Dados compilados pelo Ministério do Desenvolvimento a pedido do 'Estado' mostram aumento na importação de equipamentos de alta tecnologia. O movimento antecede, segundo técnicos, a recuperação do investimento privado, componente que comprometeu a expansão da economia brasileira nos dois primeiros anos do governo Dilma Rousseff.

O quadro sinaliza rompimento em relação aos cinco trimestres seguidos de queda do investimento das empresas, como mostrou o Instituto Brasileiro de Geografia e Estatística (IBGE).

Os números levantados pelo Ministério do Desenvolvimento se referem à compra de máquinas que não são produzidas no Brasil. Para adquirir esses bens lá fora sem pagar o Imposto de Importação, as empresas apresentam ao governo um projeto de investimento atrelado ao equipamento, como a aquisição de um robô para uma nova linha de produção.

De 2007 para cá, quando esse tipo de importação cresceu, a economia teve desempenho melhor no ano seguinte. Em 2009, por exemplo, a economia patinava, mas os pedidos de importação indicavam US$ 51,6 bilhões em investimentos nos próximos meses. Em 2010, o Brasil cresceu 7,5%, o maior resultado desde a década de 1980.

Agora em 2012, o aumento nos pedidos de ex-tarifários, como a operação é conhecida no jargão técnico, repete o movimento observado há três anos. Os pedidos até o momento estão atrelados a US$ 45 bilhões em investimentos, o que segundo a secretária de Desenvolvimento da Produção do ministério, Heloísa Menezes, fortalece o otimismo com o desempenho de 2013.

"Geralmente, é o gargalo tecnológico que impede a produção no País", diz Heloísa. "Aumento de produtividade, esse é o lado importante. O ex-tarifário é um instrumento de aumento de produtividade."

A queda dos investimentos derrubou o PIB em 2011 e 2012, levando o governo a anunciar medidas como a desoneração de bens de capital, menor tempo para depreciação de máquinas e equipamentos e prorrogação do Programa de Sustentação do Investimento (PSI) do Banco Nacional de Desenvolvimento Econômico e Social (BNDES).

No fim de novembro, o IBGE surpreendeu ao informar crescimento de apenas 0,6% no terceiro trimestre. Segundo um economista do governo ouvido pelo Estado, as empresas privadas seguraram os investimentos por causa das incertezas com a crise, mas isso já está mudando.

Estrangeiros. Outro indicador de que os investimentos privados voltarão a subir em 2013, na avaliação do governo, é o perfil do Investimento Estrangeiro Direto (IED) e sua participação cada vez maior no PIB. Se os empresários brasileiros pisaram no freio, o mesmo não ocorreu com os investidores de fora.

Números obtidos pela reportagem mostram que o IED representa um porcentual cada vez maior da Formação Bruta de Capital Fixo, índice usado pelo IBGE como termômetro dos investimentos. Em 2010, os estrangeiros respondiam por 12% desse índice de formação de capital. Neste ano, a taxa bateu em 16%, acima dos 14% do ano passado.

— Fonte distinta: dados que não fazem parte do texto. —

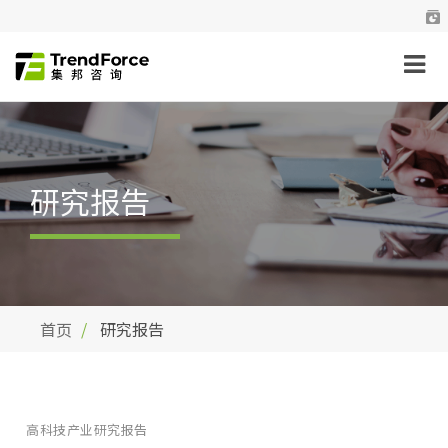
研究报告
首页
研究报告
高科技产业研究报告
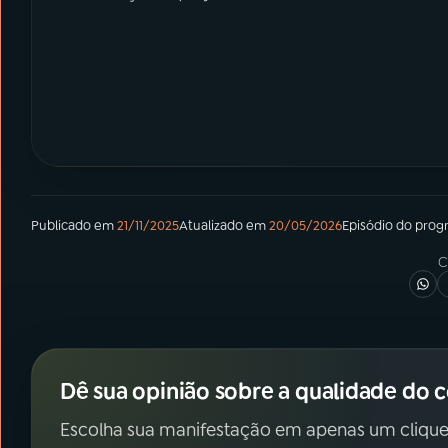
Publicado em
21/11/2025
Atualizado em
20/05/2026
Episódio
do prog
C
Dê sua opinião sobre a qualidade do 
Escolha sua manifestação em apenas um clique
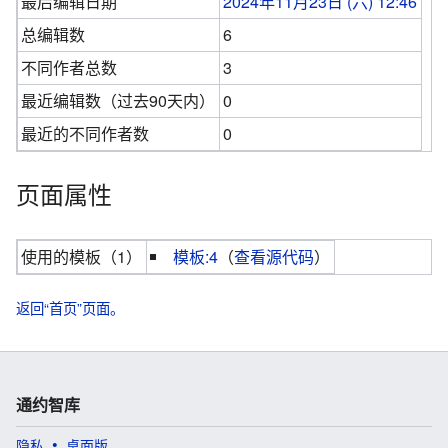
最后编辑日期
2024年11月23日 (六) 12:46
总编辑数
6
不同作者总数
3
最近编辑数（过去90天内）
0
最近的不同作者数
0
页面属性
使用的模板（1）
模板:4
（
查看源代码
）
返回“首页”页面。
通约智库
隐私
桌面版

Além disso, desde o início da crise é cada vez maior o volume de recursos de fora voltados para a compra de participação e sociedade de empresas brasileiras. Nesse tipo de operação, o investidor busca, primeiro, cortar custos e aumentar a produtividade, aperfeiçoando processos ou mesmo demitindo funcionários. Depois dessa etapa vem a decisão de investir para ganhar mercado e aumentar a lucratividade.

Segundo um integrante da equipe econômica, que falou sob condição de sigilo, o IED tende a aumentar no ano que vem. Os principais fatores são as obras de infraestrutura e da Copa do Mundo, o programa Minha Casa, Minha Vida e a exploração de petróleo no pré-sal. Esse interesse se reflete nos pedidos de ex-tarifários.